» **Assigned task**:
Please report how many lines of the data include the word "Configuración", with the number as the entire reply.

——————

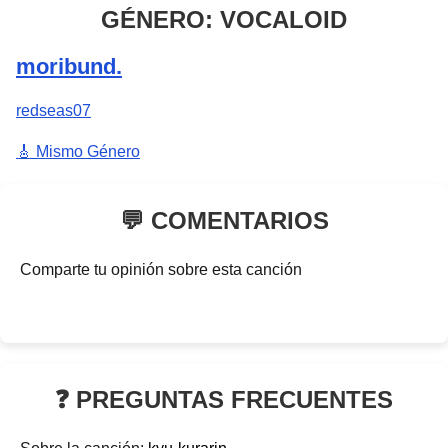
GÉNERO: VOCALOID
moribund.
redseas07
🎸 Mismo Género
💬 COMENTARIOS
Comparte tu opinión sobre esta canción
❓ PREGUNTAS FRECUENTES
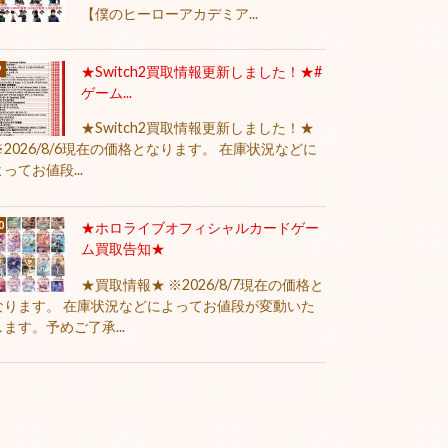
【僕のヒーローアカデミア...
★Switch2買取情報更新しました！★#
ゲーム...
★Switch2買取情報更新しました！★
※2026/8/6現在の価格となります。 在庫状況などに
よってお値段...
★ホロライブオフィシャルカードゲー
ム買取告知★
★買取情報★ ※2026/8/7現在の価格と
なります。 在庫状況などによってお値段が変動いた
します。予めご了承...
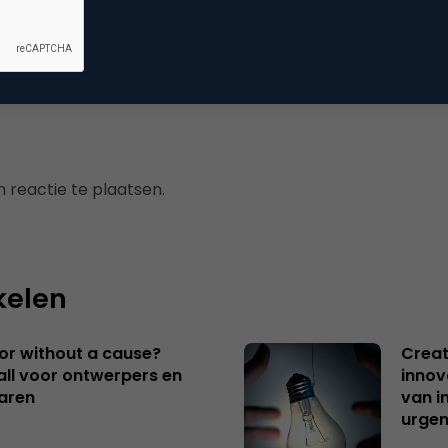
mmerce
 reactie te plaatsen.
kelen
 or without a cause?
Creat
ll voor ontwerpers en
innov
aren
van i
urgen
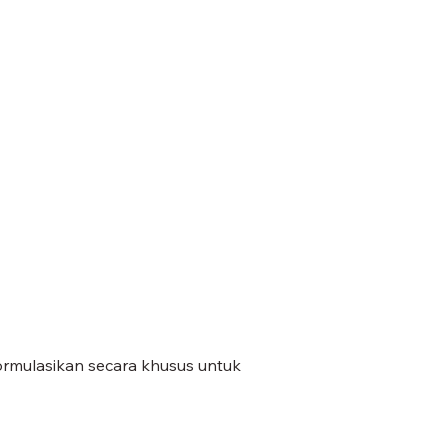
ormulasikan secara khusus untuk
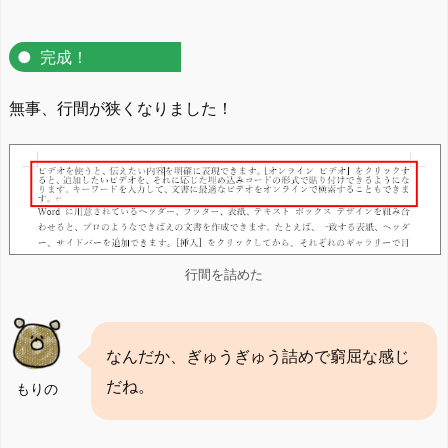
完成！
無事、行間が狭くなりました！
行間を詰めた
なんだか、ぎゅうぎゅう詰めで窮屈な感じ
だね。
もりの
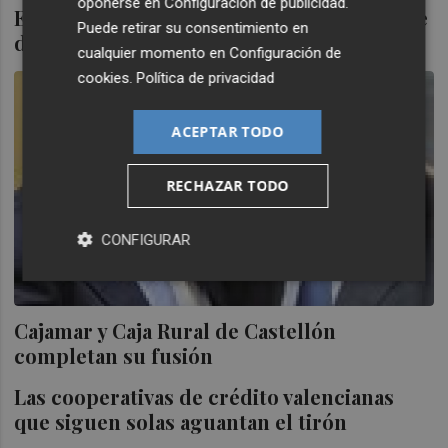
oponerse en
Configuración de publicidad
.
El futuro de cooperativas y cajas rurales se
Puede retirar su consentimiento en
debate en Valencia
cualquier momento en
Configuración de
cookies
.
Política de privacidad
ACEPTAR TODO
RECHAZAR TODO
CONFIGURAR
Cajamar y Caja Rural de Castellón
completan su fusión
Las cooperativas de crédito valencianas
que siguen solas aguantan el tirón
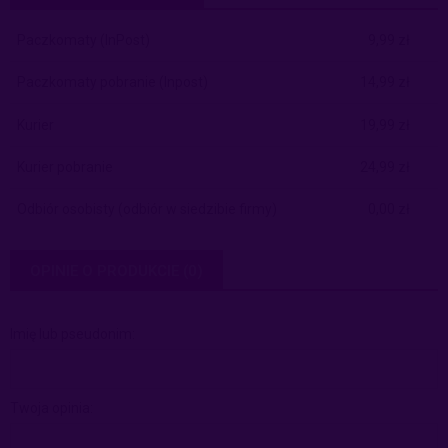
CENA NIE ZAWIERA EWENTUALNYCH KOSZTÓW PŁATNOŚCI
Paczkomaty
(InPost)
9,99 zł
Paczkomaty pobranie
(Inpost)
14,99 zł
Kurier
19,99 zł
Kurier pobranie
24,99 zł
Odbiór osobisty
(odbiór w siedzibie firmy)
0,00 zł
OPINIE O PRODUKCIE (0)
Imię lub pseudonim:
Twoja opinia:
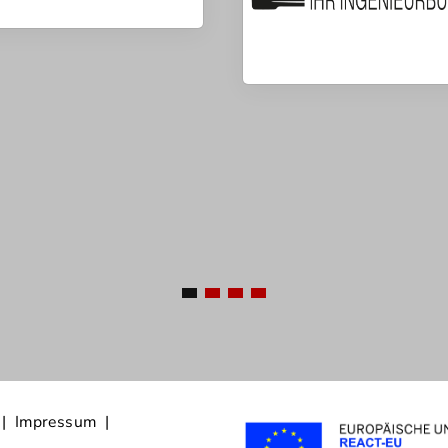
 |
Impressum
|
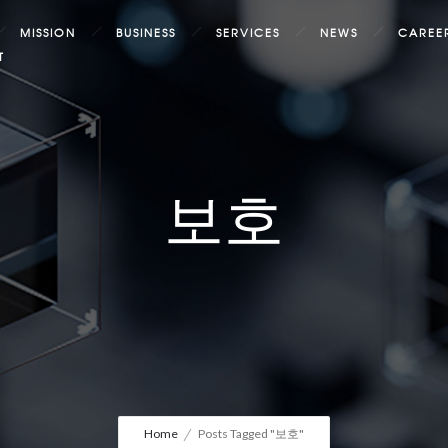
MISSION
BUSINESS
SERVICES
NEWS
CAREE
T
보호
Home
Posts Tagged "보호"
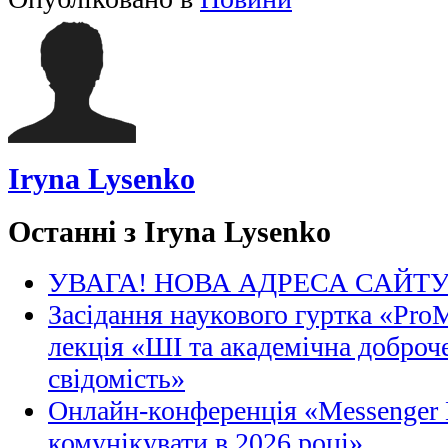
Iryna Lysenko
Останні з Iryna Lysenko
УВАГА! НОВА АДРЕСА САЙТ
Засідання наукового гуртка «Pro
лекція «ШІ та академічна доброче
свідомість»
Онлайн-конференція «Messenger M
комунікувати в 2026 році»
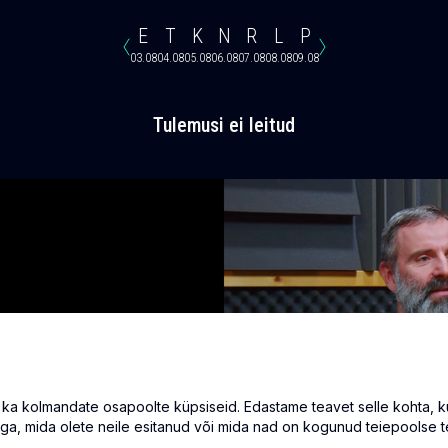
E
T
K
N
R
L
P
03.08
04.08
05.08
06.08
07.08
08.08
09.08
Tulemusi ei leitud
 kolmandate osapoolte küpsiseid. Edastame teavet selle kohta, kuid
ga, mida olete neile esitanud või mida nad on kogunud teiepoolse t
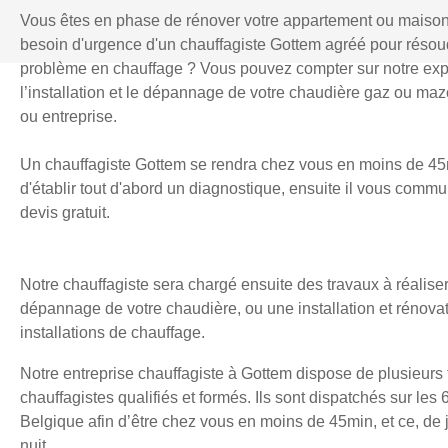
Vous êtes en phase de rénover votre appartement ou maiso
besoin d'urgence d'un chauffagiste Gottem agréé pour résou
problème en chauffage ? Vous pouvez compter sur notre exp
l’installation et le dépannage de votre chaudière gaz ou mazo
ou entreprise.
Un chauffagiste Gottem se rendra chez vous en moins de 45
d'établir tout d'abord un diagnostique, ensuite il vous comm
devis gratuit.
Notre chauffagiste sera chargé ensuite des travaux à réaliser
dépannage de votre chaudière, ou une installation et rénova
installations de chauffage.
Notre entreprise chauffagiste à Gottem dispose de plusieurs
chauffagistes qualifiés et formés. Ils sont dispatchés sur les 
Belgique afin d’être chez vous en moins de 45min, et ce, d
nuit.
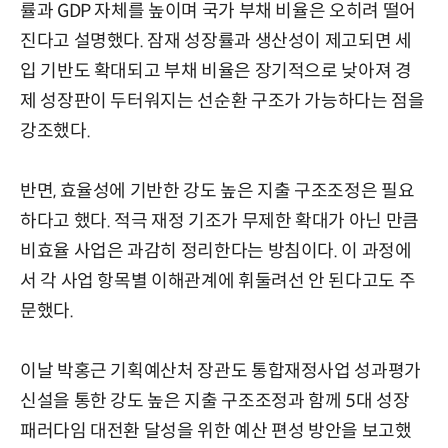
률과 GDP 자체를 높이며 국가 부채 비율은 오히려 떨어
진다고 설명했다. 잠재 성장률과 생산성이 제고되면 세
입 기반도 확대되고 부채 비율은 장기적으로 낮아져 경
제 성장판이 두터워지는 선순환 구조가 가능하다는 점을
강조했다.
반면, 효율성에 기반한 강도 높은 지출 구조조정은 필요
하다고 했다. 적극 재정 기조가 무제한 확대가 아닌 만큼
비효율 사업은 과감히 정리한다는 방침이다. 이 과정에
서 각 사업 항목별 이해관계에 휘둘려선 안 된다고도 주
문했다.
이날 박홍근 기획예산처 장관도 통합재정사업 성과평가
신설을 통한 강도 높은 지출 구조조정과 함께 5대 성장
패러다임 대전환 달성을 위한 예산 편성 방안을 보고했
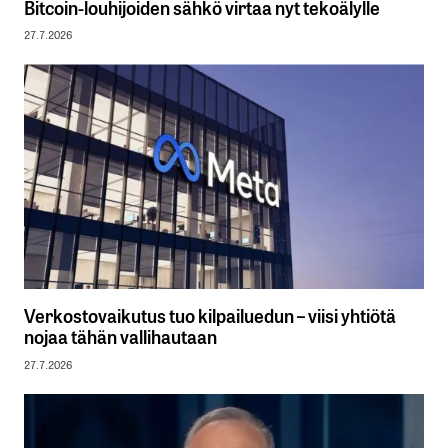
Bitcoin-louhijoiden sähkö virtaa nyt tekoälylle
27.7.2026
Verkostovaikutus tuo kilpailuedun – viisi yhtiötä
nojaa tähän vallihautaan
27.7.2026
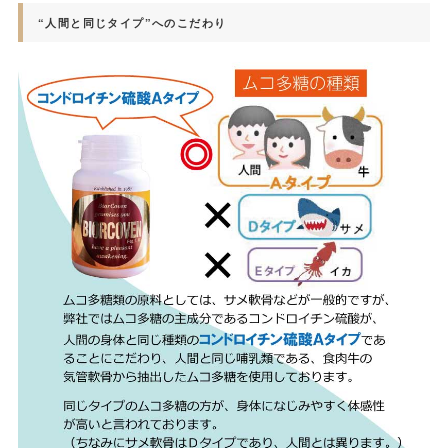
“人間と同じタイプ”へのこだわり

——————

» **Response to the task**:
2